Claude Lévi-Strauss (1908 - 2009) is an anthropologist and ethnologist who had a major impact on social sciences and humanities in the second half of the 20th century. Lévi-Strauss became in particular one of the founding figures of structuralism from the 1950s by developing a specific methodology, structural anthropology, through which he radically renewed ethnology and anthropology by applying to them the holistic principles derived from the language , the phonology, mathematics and natural sciences.
Levi-Strauss' innovation in the field of anthropological thought was in the application of linguistic structuralism (see de-Saussure's work) to the social sciences, to culture and, in fact, to reality. The basic idea is that just as language is made up of structures, so are human phenomena. The two most important works of Levi-Strauss dealt with the study of kinship and the study of mythology.
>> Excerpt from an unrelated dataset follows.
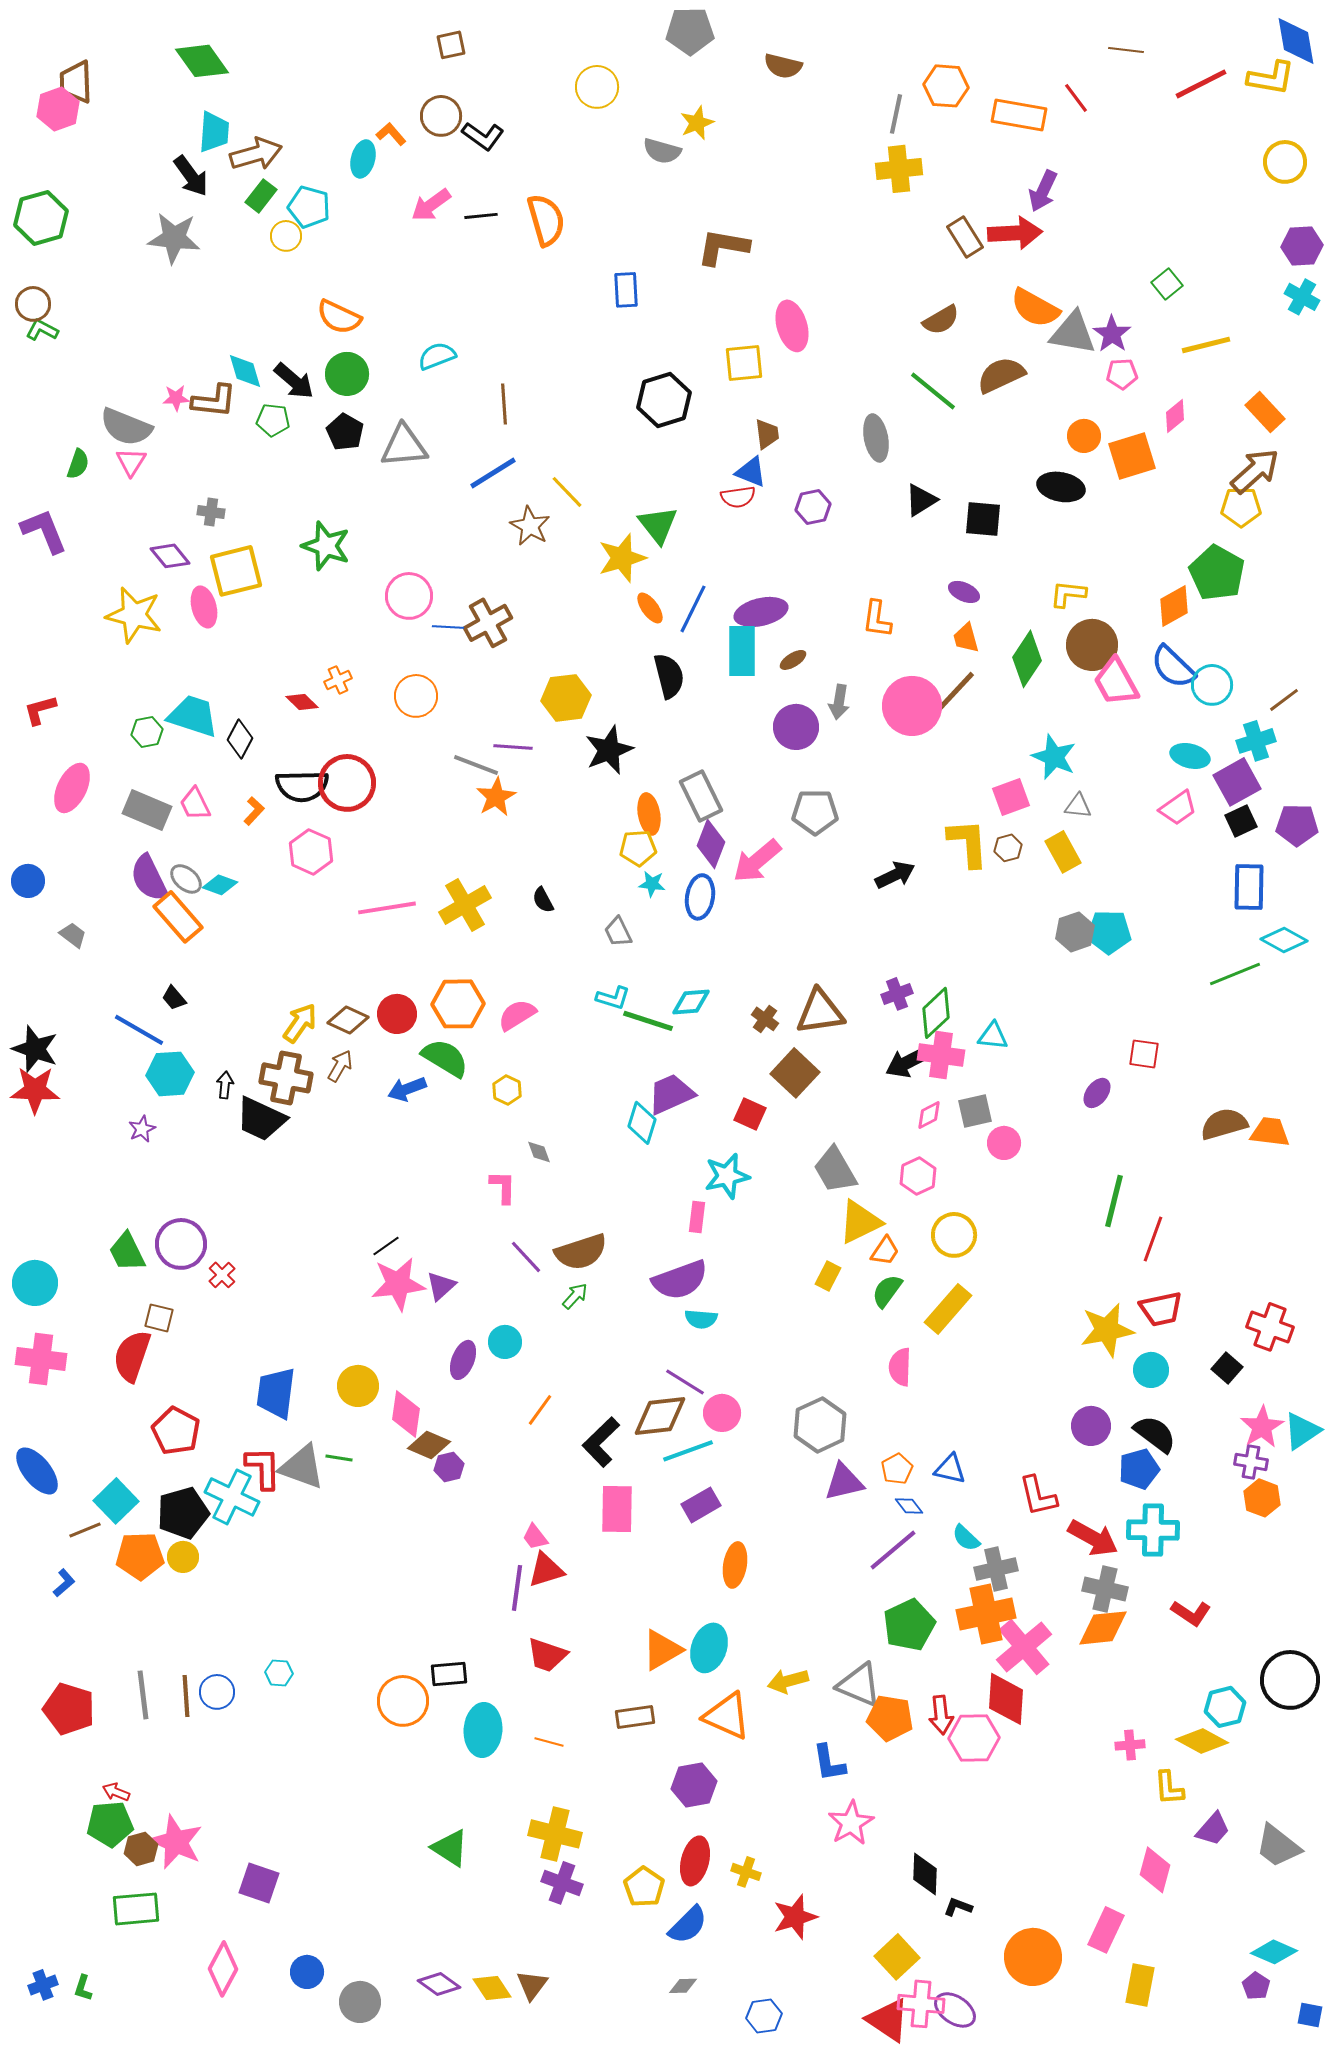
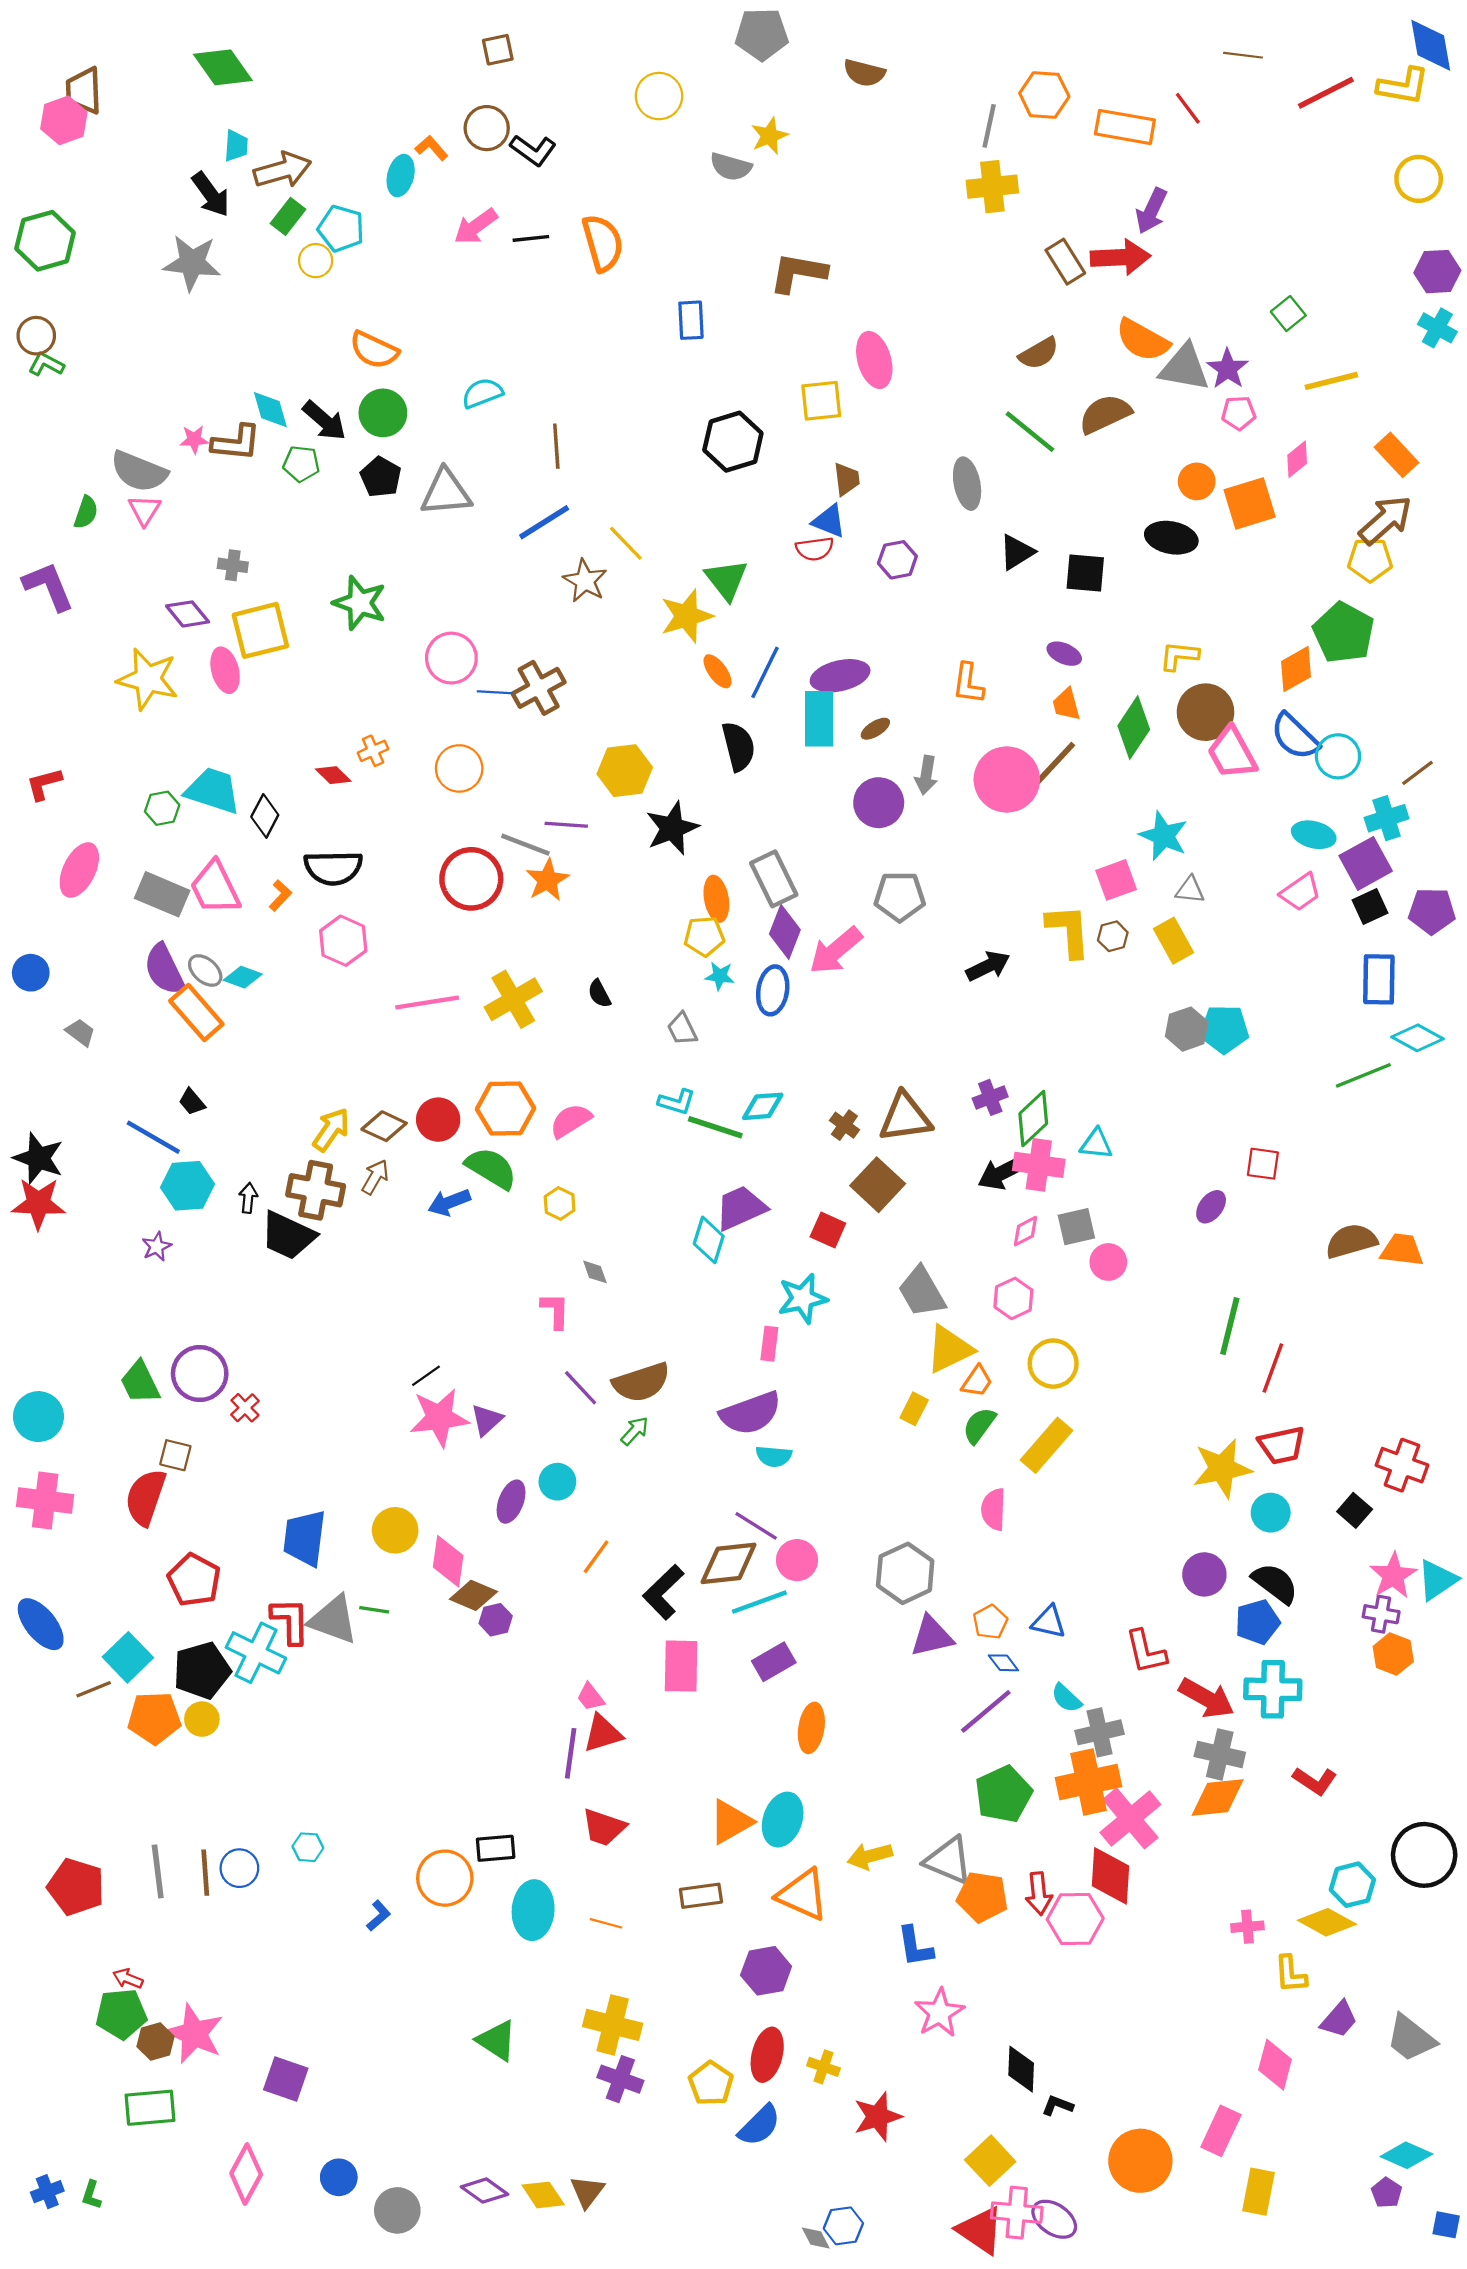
cyan trapezoid: (214, 132) -> (236, 146), size x0.7
red circle: (347, 783) -> (471, 879), moved
pink trapezoid: (195, 804) -> (215, 888), size x1.5
blue L-shape: (64, 1583) -> (379, 1916), moved
gray diamond: (683, 1986) -> (816, 2238), moved, turned 64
Using a large database of data he came to the conclusion that despite what seems like a great mixture of perceptions, the "primitive" world of the natives is an intellectually orderly world, with an almost-scientific order. Therefore, the differences between Western and Indigenous society are only at the surface level, and at the depth level they are secondary. The white person and the black person, red or yellow, process information in the same way, using the same procedures, which are based on several universal binary opposites: nature versus culture, male versus female, life versus death.
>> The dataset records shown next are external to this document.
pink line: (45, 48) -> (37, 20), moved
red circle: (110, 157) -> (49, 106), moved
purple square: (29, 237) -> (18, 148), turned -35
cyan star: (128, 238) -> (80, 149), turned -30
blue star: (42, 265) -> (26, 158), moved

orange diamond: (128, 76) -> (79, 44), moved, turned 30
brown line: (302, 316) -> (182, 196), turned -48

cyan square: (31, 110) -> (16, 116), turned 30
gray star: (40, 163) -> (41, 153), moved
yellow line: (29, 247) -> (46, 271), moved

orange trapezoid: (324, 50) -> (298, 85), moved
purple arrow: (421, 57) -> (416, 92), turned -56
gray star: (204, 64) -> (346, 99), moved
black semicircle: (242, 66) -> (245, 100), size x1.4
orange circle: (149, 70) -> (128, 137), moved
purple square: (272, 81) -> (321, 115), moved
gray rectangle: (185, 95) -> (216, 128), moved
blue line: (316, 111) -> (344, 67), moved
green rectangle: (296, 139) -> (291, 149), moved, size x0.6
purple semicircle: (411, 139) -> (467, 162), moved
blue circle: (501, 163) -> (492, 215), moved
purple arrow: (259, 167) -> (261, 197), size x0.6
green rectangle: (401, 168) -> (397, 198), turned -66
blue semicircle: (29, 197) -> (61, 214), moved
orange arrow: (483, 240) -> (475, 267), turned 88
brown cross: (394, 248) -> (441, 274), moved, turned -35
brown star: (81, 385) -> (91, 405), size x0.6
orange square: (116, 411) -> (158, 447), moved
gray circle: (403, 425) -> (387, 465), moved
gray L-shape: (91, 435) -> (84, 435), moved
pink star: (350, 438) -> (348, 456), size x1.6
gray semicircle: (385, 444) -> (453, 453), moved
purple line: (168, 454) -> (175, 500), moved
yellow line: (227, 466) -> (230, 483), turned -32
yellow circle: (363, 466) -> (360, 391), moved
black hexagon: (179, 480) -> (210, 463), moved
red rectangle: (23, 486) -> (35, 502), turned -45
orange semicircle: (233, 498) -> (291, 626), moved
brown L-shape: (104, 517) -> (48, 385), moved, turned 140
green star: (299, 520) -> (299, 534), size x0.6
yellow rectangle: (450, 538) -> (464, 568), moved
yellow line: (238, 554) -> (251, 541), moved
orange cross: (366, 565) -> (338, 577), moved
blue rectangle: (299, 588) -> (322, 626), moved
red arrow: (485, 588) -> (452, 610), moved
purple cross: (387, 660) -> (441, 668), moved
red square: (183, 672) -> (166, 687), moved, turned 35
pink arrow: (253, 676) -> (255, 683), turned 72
Main idea's in Claude Levi-Strauss theory:
"The sad tropics" (
T
ristes Tropiques)
Strauss was interested in fieldwork in Brazil but in his diary he described a difficult journey into the depths of the jungle and his feeling that it is impossible to really understand people who are different from us so he came to the idea that the only way to understand other people's worlds is to see thought patterns The universals that we and they have in common - this is a binary mechanism - thinking through opposites. Was influenced by linguistics and he takes it to the side of culture.The principle of binary thinking is innate, universal and the differences between cultures stem not from the structure of thinking but from the elements with which they think, from the various materials found in every human group.
The story of Oedipus - in order to tell the myth you have to follow the lines - one thing after another. To understand the myth one has to go by the columns and look at each column as a unit.